I have low temperature waste heat; can I use a heat pump to increase the temperature of that heat and use a turbine to generate power?
Short answer: No.
While this might seem like a good idea at first glance, after some thinking, you will realise that it really isn’t. Due to the second law of thermodynamics, you will never be able to generate more power in the turbine than the heat pump is consuming. Due to inefficiencies and losses, you will use considerably more power to the heat pump than the turbine can generate.
It does not matter what kind of heat pump or power generation unit you are using. If it was possible, you could make a machine that can do work indefinitely without an external energy source, i.e. a perpetuum mobile.
Do I need both a heat sink and a heat source to use a heat pump? The hot stream is cold when it enters the heat pump.
Yes, the heat pump needs both something to heat up as well as something to cool down. If you look at the energy balance you will notice that taking away the (cold) heat source turns the heat pump into an electric heater.
Why is the Coefficient of Performance (COP) so low?
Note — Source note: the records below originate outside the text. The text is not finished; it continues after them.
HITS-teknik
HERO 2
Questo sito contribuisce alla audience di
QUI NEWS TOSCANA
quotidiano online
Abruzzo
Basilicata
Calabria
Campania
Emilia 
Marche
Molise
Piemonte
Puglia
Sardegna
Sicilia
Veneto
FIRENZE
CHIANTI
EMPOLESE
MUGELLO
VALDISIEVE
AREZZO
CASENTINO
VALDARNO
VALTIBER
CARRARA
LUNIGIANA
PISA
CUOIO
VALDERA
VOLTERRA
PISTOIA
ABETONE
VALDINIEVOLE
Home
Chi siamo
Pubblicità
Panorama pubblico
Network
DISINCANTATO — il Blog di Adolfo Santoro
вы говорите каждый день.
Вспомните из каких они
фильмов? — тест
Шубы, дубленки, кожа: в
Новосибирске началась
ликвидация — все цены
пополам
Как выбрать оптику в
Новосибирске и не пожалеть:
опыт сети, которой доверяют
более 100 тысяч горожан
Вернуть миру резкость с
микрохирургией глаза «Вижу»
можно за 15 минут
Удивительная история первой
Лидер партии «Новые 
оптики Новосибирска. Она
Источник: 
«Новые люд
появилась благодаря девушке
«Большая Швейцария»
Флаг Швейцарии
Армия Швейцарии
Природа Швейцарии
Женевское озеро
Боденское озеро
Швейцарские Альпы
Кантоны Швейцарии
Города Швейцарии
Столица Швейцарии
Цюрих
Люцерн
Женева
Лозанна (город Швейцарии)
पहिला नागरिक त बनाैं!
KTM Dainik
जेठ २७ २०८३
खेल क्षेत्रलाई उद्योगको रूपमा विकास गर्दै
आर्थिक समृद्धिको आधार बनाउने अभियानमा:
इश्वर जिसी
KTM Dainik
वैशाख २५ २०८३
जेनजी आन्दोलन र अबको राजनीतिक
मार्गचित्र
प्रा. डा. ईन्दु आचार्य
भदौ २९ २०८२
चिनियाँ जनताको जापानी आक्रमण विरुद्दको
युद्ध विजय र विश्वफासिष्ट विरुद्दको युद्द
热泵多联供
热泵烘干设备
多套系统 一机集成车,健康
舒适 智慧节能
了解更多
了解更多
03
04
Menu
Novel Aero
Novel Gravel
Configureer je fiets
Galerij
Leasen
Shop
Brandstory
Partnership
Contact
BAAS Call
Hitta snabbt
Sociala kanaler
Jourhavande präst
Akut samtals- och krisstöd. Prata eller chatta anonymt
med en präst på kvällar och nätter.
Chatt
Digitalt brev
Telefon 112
At home my heat pump has much higher COP
The COP varies with the temperatures. With a higher difference in the sink and source temperatures, the COP will go down. For high temperature heat pumps the difference is often high, which means a lower COP is possible than for low temperature heat pumps. For example:
If you want to make ice water at 0°C and use the heat to generate 1 barg steam (120°C), the theoretical maximum COPh is 3.3. For a HighLift heat pump, the COPh would be around 1.8, or around 54% of the theoretical maximum. Note that in this case you will also get cooling, so the COPtotal would be around 2.5.